Move along

That’s right, move along, nothing to see here.

It has become a common refrain, if not an entrenched attitude, for those in charge of things.

Often people willingly do so – walking away to avoid conflict, denying an issue is relevant and going about their affairs. They might even whisper “not my problem”.

In a very real sense the unfortunate episode at Centre Wellington District High School (CWDHS) speaks to what we view as yet another move-along moment, or so they hoped. Official correspondence from the OPP and the Upper Grand District School Board would certainly suggest the incident on Oct. 7 is routine business in the fight against crime and social woes. Nothing to see here.

Authority figures, whether it be members of the educational community, the constabulary, parents or guardians – the adults in the room are not helping kids as they navigate some of the most difficult years of their life. Instead, they function within a system that is not working. Move along doesn’t cut it this time, if it ever did.

Concerned parents contacted our editor to follow up on what they believe was a targeted attack and in keeping with a culture they claim permeates the school.

Although school board officials and teachers have been reticent to speak candidly and admit the school year is not off to a great start, there have been a few brave souls willing to talk honestly. Those teacher comments have since been taken off line, leaving parents to decipher bureaucrat buzzwords and slogans that might sound great at a rally, but do little to address real problems.

Police had responded to 14 calls at CWDHS in the first 24 school days this year – the genesis of those calls or nature of complaints are not known.

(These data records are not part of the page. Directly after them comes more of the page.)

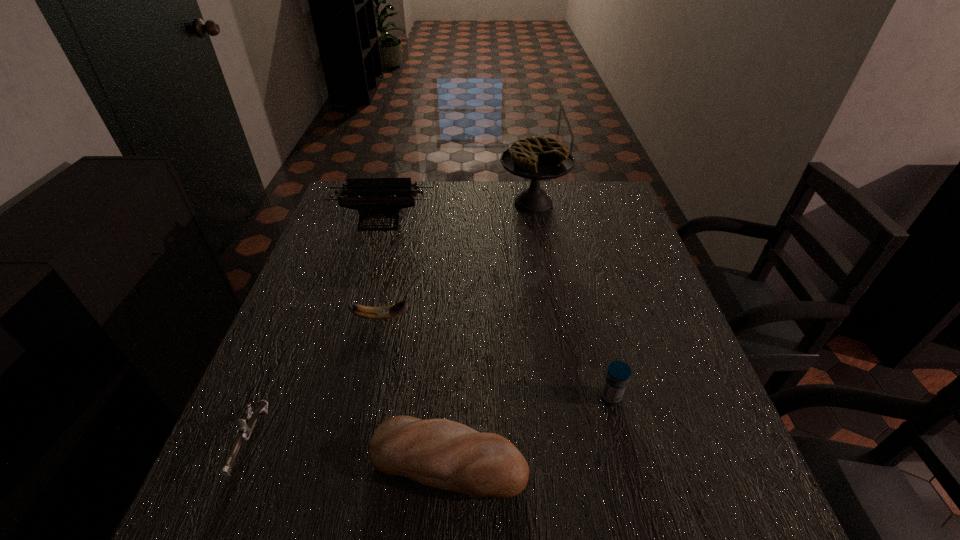 The height and width of the screenshot is (540, 960). Identify the location of free region located on the back of the bread. (452, 390).

You are a GUI agent. You are given a task and a screenshot of the screen. Output one action in this format:
    pyautogui.click(x=<x>, y=<y>)
    Task: Click on the pie that is at the far edge
    This screenshot has height=540, width=960.
    Given the screenshot: What is the action you would take?
    pyautogui.click(x=537, y=158)

Where is `typewriter that is at the far edge`? The image size is (960, 540). typewriter that is at the far edge is located at coordinates (374, 198).

Identify the location of bread located at the near edge. The image size is (960, 540). (440, 453).

This screenshot has height=540, width=960. I want to click on gun that is at the near edge, so click(x=245, y=426).

Identify the location of typewriter present at the left edge. This screenshot has height=540, width=960. (374, 198).

Find the location of `banana positioned at the left edge`. banana positioned at the left edge is located at coordinates (385, 312).

Identify the location of gun located in the left edge section of the desktop. (245, 426).

Image resolution: width=960 pixels, height=540 pixels. I want to click on object at the far left corner, so click(374, 198).

Where is `object positioned at the near left corner`? object positioned at the near left corner is located at coordinates (245, 426). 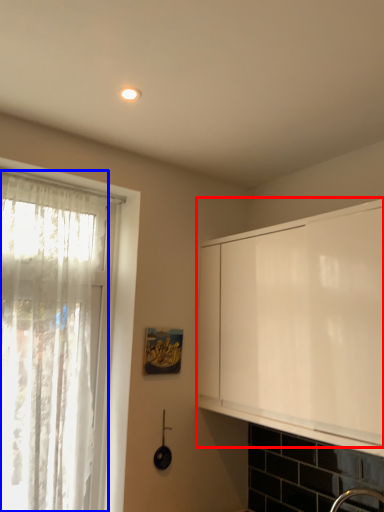 Question: Which of the following is the closest to the observer, cabinetry (highlighted by a red box) or curtain (highlighted by a blue box)?

Choices:
 (A) cabinetry
 (B) curtain

Answer: (A) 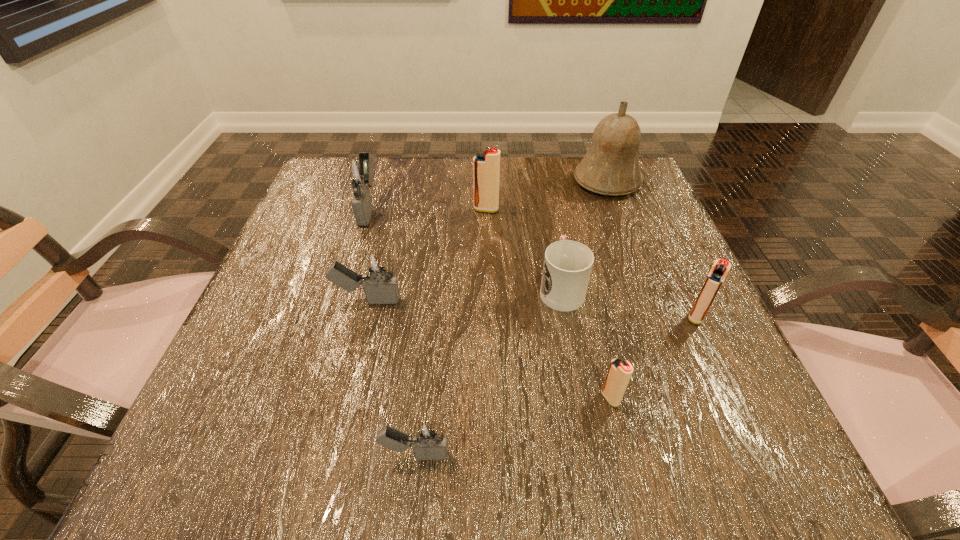 I want to click on the rightmost gray igniter, so click(428, 439).

I want to click on the nearest igniter, so click(x=428, y=439).

At what (x,y) coordinates should I click in order to perform the action: click on free space located on the front of the bell. Please return your answer as a coordinate pair (x, y). Image resolution: width=960 pixels, height=540 pixels. Looking at the image, I should click on (661, 325).

Image resolution: width=960 pixels, height=540 pixels. In order to click on vacant space located on the left of the fourth igniter from left to right in this screenshot , I will do `click(393, 210)`.

I want to click on vacant space positioned 0.370m on the front of the farthest gray igniter, so click(x=316, y=376).

Image resolution: width=960 pixels, height=540 pixels. Find the location of `vacant space positioned on the right of the second biggest gray igniter`. vacant space positioned on the right of the second biggest gray igniter is located at coordinates (585, 300).

Find the location of a particular element. vacant point located on the back of the second nearest red igniter is located at coordinates (639, 193).

At what (x,y) coordinates should I click in order to perform the action: click on vacant region located 0.330m on the side of the cup where the handle is located. Please return your answer as a coordinate pair (x, y). This screenshot has width=960, height=540. Looking at the image, I should click on (540, 176).

Identify the location of free spot located 0.290m on the side of the cup where the handle is located. (542, 185).

The width and height of the screenshot is (960, 540). What are the coordinates of `free point located on the side of the cup where the handle is located` in the screenshot? It's located at (546, 209). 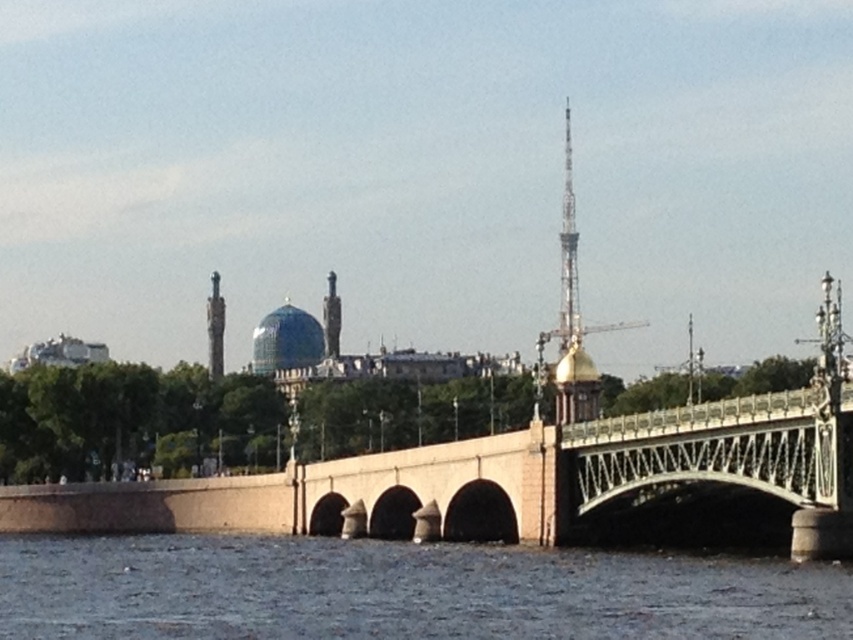 Question: Does metallic silver tower at upper center come in front of blue dome at center?

Choices:
 (A) yes
 (B) no

Answer: (A)

Question: Is stone bridge at center smaller than polished bronze statue at left?

Choices:
 (A) yes
 (B) no

Answer: (B)

Question: Considering the real-world distances, which object is closest to the blue dome at center?

Choices:
 (A) gray concrete river at lower center
 (B) polished bronze statue at left
 (C) stone bridge at center
 (D) metallic silver tower at upper center

Answer: (B)

Question: Which point is closer to the camera?

Choices:
 (A) blue dome at center
 (B) stone bridge at center

Answer: (B)

Question: Estimate the real-world distances between objects in this image. Which object is farther from the blue dome at center?

Choices:
 (A) gray concrete river at lower center
 (B) polished bronze statue at left

Answer: (A)

Question: Can you confirm if metallic silver tower at upper center is positioned below blue dome at center?

Choices:
 (A) yes
 (B) no

Answer: (B) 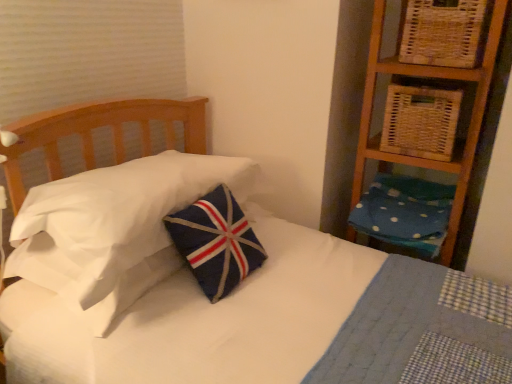 The height and width of the screenshot is (384, 512). I want to click on blue dotted fabric pillow at right, acting as the 2th pillow starting from the left, so click(403, 209).

Describe the element at coordinates (112, 219) in the screenshot. I see `navy felt pillow at center, the first pillow in the left-to-right sequence` at that location.

This screenshot has height=384, width=512. I want to click on woven wicker basket at upper right, marked as the second basket in a bottom-to-top arrangement, so click(443, 32).

This screenshot has height=384, width=512. I want to click on blue dotted fabric pillow at right, acting as the 2th pillow starting from the left, so click(x=403, y=209).

From a real-world perspective, does woven wicker basket at upper right, marked as the second basket in a bottom-to-top arrangement, stand above navy felt pillow at center, which is the second pillow from right to left?

Yes, from a real-world perspective, woven wicker basket at upper right, marked as the second basket in a bottom-to-top arrangement, is on top of navy felt pillow at center, which is the second pillow from right to left.

In the scene shown: From the image's perspective, is woven wicker basket at upper right, marked as the second basket in a bottom-to-top arrangement, located above navy felt pillow at center, which is the second pillow from right to left?

Yes, from the image's perspective, woven wicker basket at upper right, marked as the second basket in a bottom-to-top arrangement, is over navy felt pillow at center, which is the second pillow from right to left.

The height and width of the screenshot is (384, 512). I want to click on the 2nd basket directly above the navy felt pillow at center, the first pillow in the left-to-right sequence (from a real-world perspective), so click(443, 32).

From the picture: Between woven wicker basket at upper right, marked as the second basket in a bottom-to-top arrangement, and navy felt pillow at center, the first pillow in the left-to-right sequence, which one is positioned in front?

navy felt pillow at center, the first pillow in the left-to-right sequence, is more forward.

Which is farther from the camera, (78, 266) or (439, 25)?

Positioned behind is point (439, 25).

Based on their sizes in the image, would you say navy felt pillow at center, the first pillow in the left-to-right sequence, is bigger or smaller than woven wicker basket at upper right, marked as the second basket in a bottom-to-top arrangement?

In the image, navy felt pillow at center, the first pillow in the left-to-right sequence, appears to be larger than woven wicker basket at upper right, marked as the second basket in a bottom-to-top arrangement.

Can you tell me how much navy felt pillow at center, which is the second pillow from right to left, and woven wicker basket at upper right, the first basket viewed from the top, differ in facing direction?

The facing directions of navy felt pillow at center, which is the second pillow from right to left, and woven wicker basket at upper right, the first basket viewed from the top, are 89.7 degrees apart.

Is navy felt pillow at center, the first pillow in the left-to-right sequence, in contact with woven wicker basket at upper right, marked as the second basket in a bottom-to-top arrangement?

navy felt pillow at center, the first pillow in the left-to-right sequence, and woven wicker basket at upper right, marked as the second basket in a bottom-to-top arrangement, are clearly separated.

Is blue dotted fabric pillow at right, the first pillow viewed from the right, thinner than navy felt pillow at center, the first pillow in the left-to-right sequence?

In fact, blue dotted fabric pillow at right, the first pillow viewed from the right, might be wider than navy felt pillow at center, the first pillow in the left-to-right sequence.

From the image's perspective, who appears lower, blue dotted fabric pillow at right, the first pillow viewed from the right, or navy felt pillow at center, the first pillow in the left-to-right sequence?

blue dotted fabric pillow at right, the first pillow viewed from the right.

Is woven natural basket at upper right, which is counted as the first basket, starting from the bottom, facing towards woven wicker basket at upper right, marked as the second basket in a bottom-to-top arrangement?

No, woven natural basket at upper right, which is counted as the first basket, starting from the bottom, is not aimed at woven wicker basket at upper right, marked as the second basket in a bottom-to-top arrangement.

Is point (405, 109) farther from viewer compared to point (411, 2)?

Yes, point (405, 109) is farther from viewer.

Are woven natural basket at upper right, which is counted as the first basket, starting from the bottom, and woven wicker basket at upper right, the first basket viewed from the top, making contact?

No, woven natural basket at upper right, which is counted as the first basket, starting from the bottom, is not in contact with woven wicker basket at upper right, the first basket viewed from the top.

Could you measure the distance between woven natural basket at upper right, the second basket viewed from the top, and woven wicker basket at upper right, marked as the second basket in a bottom-to-top arrangement?

6.96 inches.

Which point is more forward, (443, 4) or (413, 86)?

Point (443, 4)

From a real-world perspective, is woven wicker basket at upper right, the first basket viewed from the top, positioned under woven natural basket at upper right, the second basket viewed from the top, based on gravity?

No, from a real-world perspective, woven wicker basket at upper right, the first basket viewed from the top, is not below woven natural basket at upper right, the second basket viewed from the top.

Looking at their sizes, would you say woven wicker basket at upper right, marked as the second basket in a bottom-to-top arrangement, is wider or thinner than woven natural basket at upper right, the second basket viewed from the top?

Considering their sizes, woven wicker basket at upper right, marked as the second basket in a bottom-to-top arrangement, looks slimmer than woven natural basket at upper right, the second basket viewed from the top.

Is woven wicker basket at upper right, the first basket viewed from the top, to the left or to the right of woven natural basket at upper right, which is counted as the first basket, starting from the bottom, in the image?

woven wicker basket at upper right, the first basket viewed from the top, is positioned on woven natural basket at upper right, which is counted as the first basket, starting from the bottom,'s right side.

Locate an element on the screen. The width and height of the screenshot is (512, 384). the 1st pillow counting from the left of the woven wicker basket at upper right, marked as the second basket in a bottom-to-top arrangement is located at coordinates (403, 209).

Who is more distant, woven wicker basket at upper right, marked as the second basket in a bottom-to-top arrangement, or blue dotted fabric pillow at right, acting as the 2th pillow starting from the left?

blue dotted fabric pillow at right, acting as the 2th pillow starting from the left, is further away from the camera.

Would you say woven wicker basket at upper right, marked as the second basket in a bottom-to-top arrangement, is outside blue dotted fabric pillow at right, acting as the 2th pillow starting from the left?

Yes, woven wicker basket at upper right, marked as the second basket in a bottom-to-top arrangement, is outside of blue dotted fabric pillow at right, acting as the 2th pillow starting from the left.

Considering the relative positions of navy felt pillow at center, the first pillow in the left-to-right sequence, and woven natural basket at upper right, which is counted as the first basket, starting from the bottom, in the image provided, is navy felt pillow at center, the first pillow in the left-to-right sequence, to the right of woven natural basket at upper right, which is counted as the first basket, starting from the bottom, from the viewer's perspective?

No, navy felt pillow at center, the first pillow in the left-to-right sequence, is not to the right of woven natural basket at upper right, which is counted as the first basket, starting from the bottom.

From a real-world perspective, between navy felt pillow at center, the first pillow in the left-to-right sequence, and woven natural basket at upper right, which is counted as the first basket, starting from the bottom, who is vertically higher?

woven natural basket at upper right, which is counted as the first basket, starting from the bottom.

Considering the relative sizes of navy felt pillow at center, which is the second pillow from right to left, and woven natural basket at upper right, which is counted as the first basket, starting from the bottom, in the image provided, is navy felt pillow at center, which is the second pillow from right to left, smaller than woven natural basket at upper right, which is counted as the first basket, starting from the bottom,?

Actually, navy felt pillow at center, which is the second pillow from right to left, might be larger than woven natural basket at upper right, which is counted as the first basket, starting from the bottom.

In the scene shown: How different are the orientations of navy felt pillow at center, the first pillow in the left-to-right sequence, and woven natural basket at upper right, the second basket viewed from the top, in degrees?

The angle between the facing direction of navy felt pillow at center, the first pillow in the left-to-right sequence, and the facing direction of woven natural basket at upper right, the second basket viewed from the top, is 90.7 degrees.

Where is `the 1st basket behind the navy felt pillow at center, the first pillow in the left-to-right sequence, starting your count from the anchor`? Image resolution: width=512 pixels, height=384 pixels. the 1st basket behind the navy felt pillow at center, the first pillow in the left-to-right sequence, starting your count from the anchor is located at coordinates (443, 32).

Where is `the 1st pillow directly beneath the woven wicker basket at upper right, marked as the second basket in a bottom-to-top arrangement (from a real-world perspective)`? the 1st pillow directly beneath the woven wicker basket at upper right, marked as the second basket in a bottom-to-top arrangement (from a real-world perspective) is located at coordinates (112, 219).

When comparing their distances from woven wicker basket at upper right, marked as the second basket in a bottom-to-top arrangement, does woven natural basket at upper right, the second basket viewed from the top, or navy felt pillow at center, the first pillow in the left-to-right sequence, seem closer?

Based on the image, woven natural basket at upper right, the second basket viewed from the top, appears to be nearer to woven wicker basket at upper right, marked as the second basket in a bottom-to-top arrangement.

Considering their positions, is woven wicker basket at upper right, marked as the second basket in a bottom-to-top arrangement, positioned closer to woven natural basket at upper right, the second basket viewed from the top, than blue dotted fabric pillow at right, acting as the 2th pillow starting from the left?

woven wicker basket at upper right, marked as the second basket in a bottom-to-top arrangement, lies closer to woven natural basket at upper right, the second basket viewed from the top, than the other object.

Looking at the image, which one is located closer to woven wicker basket at upper right, the first basket viewed from the top, blue dotted fabric pillow at right, the first pillow viewed from the right, or woven natural basket at upper right, which is counted as the first basket, starting from the bottom?

The object closer to woven wicker basket at upper right, the first basket viewed from the top, is woven natural basket at upper right, which is counted as the first basket, starting from the bottom.

Considering their positions, is woven wicker basket at upper right, the first basket viewed from the top, positioned closer to blue dotted fabric pillow at right, the first pillow viewed from the right, than woven natural basket at upper right, the second basket viewed from the top?

The object closer to blue dotted fabric pillow at right, the first pillow viewed from the right, is woven natural basket at upper right, the second basket viewed from the top.

Based on their spatial positions, is blue dotted fabric pillow at right, acting as the 2th pillow starting from the left, or woven wicker basket at upper right, the first basket viewed from the top, further from navy felt pillow at center, which is the second pillow from right to left?

woven wicker basket at upper right, the first basket viewed from the top, is positioned further to the anchor navy felt pillow at center, which is the second pillow from right to left.

Based on the photo, considering their positions, is navy felt pillow at center, the first pillow in the left-to-right sequence, positioned closer to blue dotted fabric pillow at right, the first pillow viewed from the right, than woven wicker basket at upper right, the first basket viewed from the top?

woven wicker basket at upper right, the first basket viewed from the top, is positioned closer to the anchor blue dotted fabric pillow at right, the first pillow viewed from the right.

When comparing their distances from woven natural basket at upper right, the second basket viewed from the top, does blue dotted fabric pillow at right, the first pillow viewed from the right, or navy felt pillow at center, which is the second pillow from right to left, seem further?

navy felt pillow at center, which is the second pillow from right to left, lies further to woven natural basket at upper right, the second basket viewed from the top, than the other object.

Based on their spatial positions, is navy felt pillow at center, which is the second pillow from right to left, or blue dotted fabric pillow at right, the first pillow viewed from the right, further from woven wicker basket at upper right, the first basket viewed from the top?

navy felt pillow at center, which is the second pillow from right to left, is positioned further to the anchor woven wicker basket at upper right, the first basket viewed from the top.

You are a GUI agent. You are given a task and a screenshot of the screen. Output one action in this format:
    pyautogui.click(x=<x>, y=<y>)
    Task: Click on the basket between navy felt pillow at center, the first pillow in the left-to-right sequence, and blue dotted fabric pillow at right, the first pillow viewed from the right, in the horizontal direction
    
    Given the screenshot: What is the action you would take?
    pyautogui.click(x=421, y=121)

The height and width of the screenshot is (384, 512). I want to click on pillow between navy felt pillow at center, which is the second pillow from right to left, and woven wicker basket at upper right, the first basket viewed from the top, from left to right, so coord(403,209).

You are a GUI agent. You are given a task and a screenshot of the screen. Output one action in this format:
    pyautogui.click(x=<x>, y=<y>)
    Task: Click on the basket situated between navy felt pillow at center, the first pillow in the left-to-right sequence, and woven wicker basket at upper right, marked as the second basket in a bottom-to-top arrangement, from left to right
    
    Given the screenshot: What is the action you would take?
    pyautogui.click(x=421, y=121)

At what (x,y) coordinates should I click in order to perform the action: click on basket between woven wicker basket at upper right, marked as the second basket in a bottom-to-top arrangement, and blue dotted fabric pillow at right, the first pillow viewed from the right, vertically. Please return your answer as a coordinate pair (x, y). The width and height of the screenshot is (512, 384). Looking at the image, I should click on (421, 121). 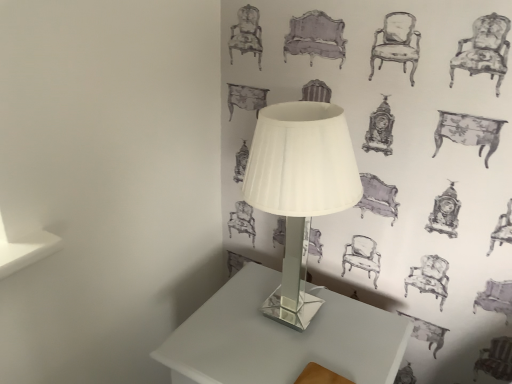 You are a GUI agent. You are given a task and a screenshot of the screen. Output one action in this format:
    pyautogui.click(x=<x>, y=<y>)
    Task: Click on the vacant space situated above white glossy table at center (from a real-world perspective)
    The height and width of the screenshot is (384, 512).
    Given the screenshot: What is the action you would take?
    pyautogui.click(x=287, y=332) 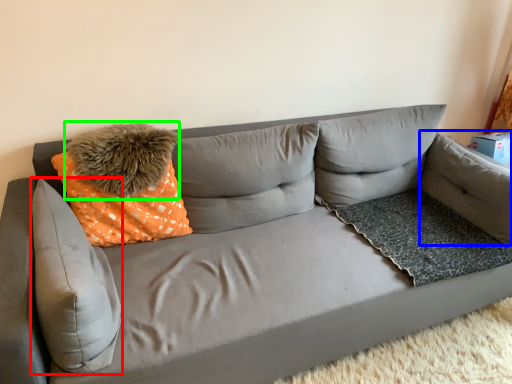 Question: Which object is the farthest from pillow (highlighted by a red box)? Choose among these: pillow (highlighted by a blue box) or pillow (highlighted by a green box).

Choices:
 (A) pillow
 (B) pillow

Answer: (A) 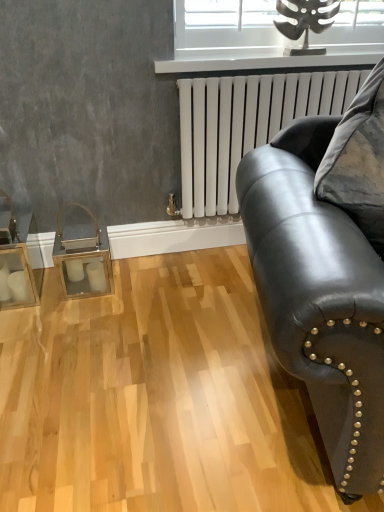 Question: From the image's perspective, is metallic silver window at upper center positioned above or below white matte radiator at upper right?

Choices:
 (A) below
 (B) above

Answer: (B)

Question: Looking at their shapes, would you say metallic silver window at upper center is wider or thinner than white matte radiator at upper right?

Choices:
 (A) thin
 (B) wide

Answer: (A)

Question: Considering the real-world distances, which object is farthest from the white glossy radiator at upper center?

Choices:
 (A) metallic silver window at upper center
 (B) black leather couch at right
 (C) white matte radiator at upper right

Answer: (B)

Question: Which object is the farthest from the white glossy radiator at upper center?

Choices:
 (A) metallic silver window at upper center
 (B) black leather couch at right
 (C) white matte radiator at upper right

Answer: (B) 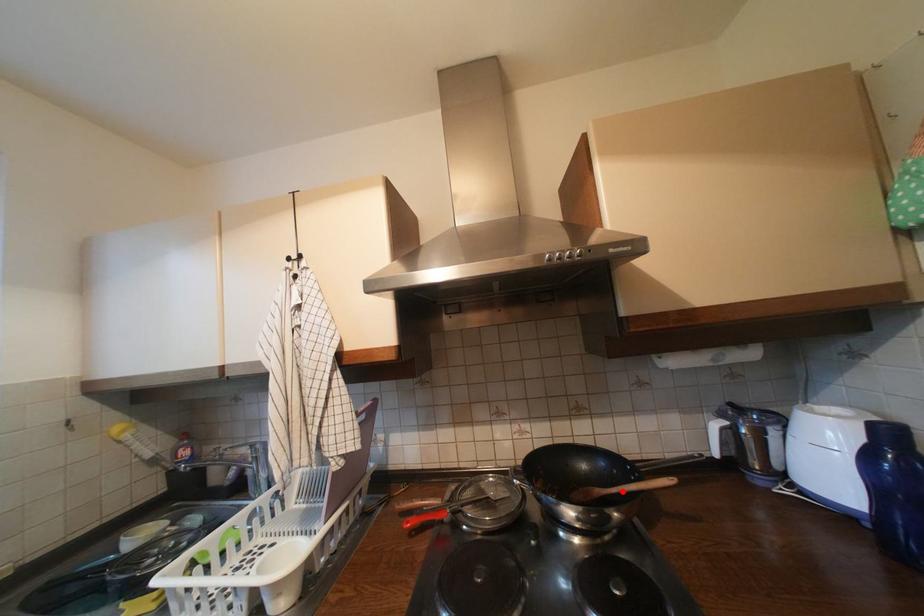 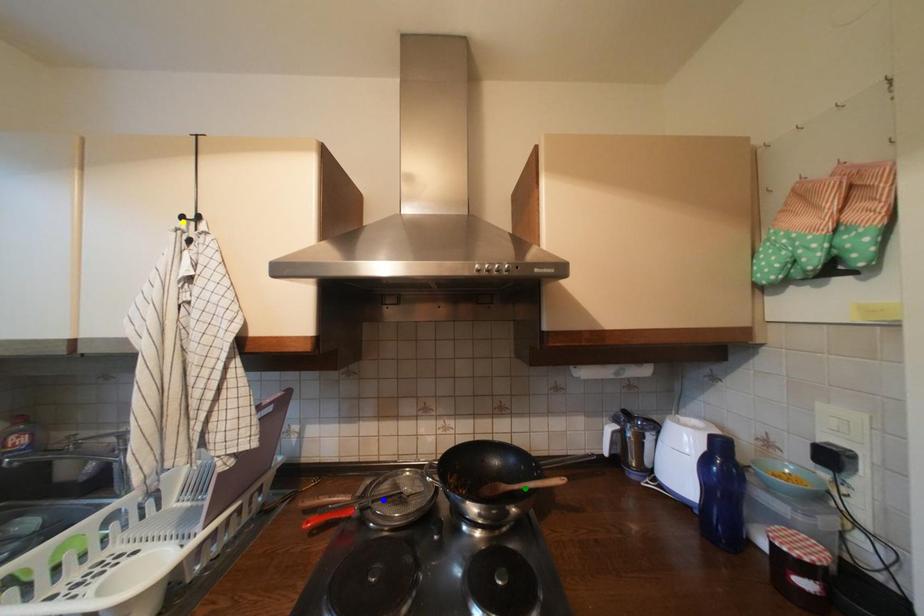 Question: I am providing you with two images of the same scene from different viewpoints. A red point is marked on the first image. You are given multiple points on the second image. Which point in image 2 is actually the same real-world point as the red point in image 1?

Ironically, intimations by school board officials earlier this year that they could do without officers in the school rang hollow more quickly than we expected.

Family members of the accused, who obviously had a different version of events that day, still sat in limbo 12 days later, waiting to hear about the outcome for the child. Will this student be expelled or serve a lengthy suspension? Will the criminal nature of the charges follow this person into their working life? There are many questions unanswered.

The court of public opinion, that hazy arena of conflicting stories, assumptions, and potential for rage, notes the role of teachers, the absence of an officer-in-the-school program and the function of parents in an ever- changing social dynamic. There is plenty of blame to go around.

If in the end we are to escape hate and all the degrees of dislike that encapsulates, the system needs to get honest with itself. There is hope though when I hear of both parents looking to resolve issues rather than keeping up the feud. That’s a good first step.

While the paths of life are different for all students, a talented listener could help reconcile points for these students. They may find out, as others have since time began, we are all just trying to get through life as happy as we can.

Speaking of talking

Centre Wellington council is again grappling with the concept of perfection (see article).

In a perfect world, people could speak, make a point, feel listened to and move on.

Regrettably, that doesn’t always happen, and in a great many instances, passionate people who feel really strongly about an issue come across as pushy or almost offensive. While a quiet manner typically garners results or at least a sense of having added to a conversation, some people are just loud and naturally obnoxious.

What Centre Wellington needs to consider is the application of good judgment. Whether it be the mayor or CAO who calls it quits with a taxpayer when lines are crossed, we care not. In fact, there are times when someone does need called out and brought to task.

However, a corporate policy to tamp out rare cases of imperfect engagement is not in keeping with encouraging a robust, healthy democracy at the local level.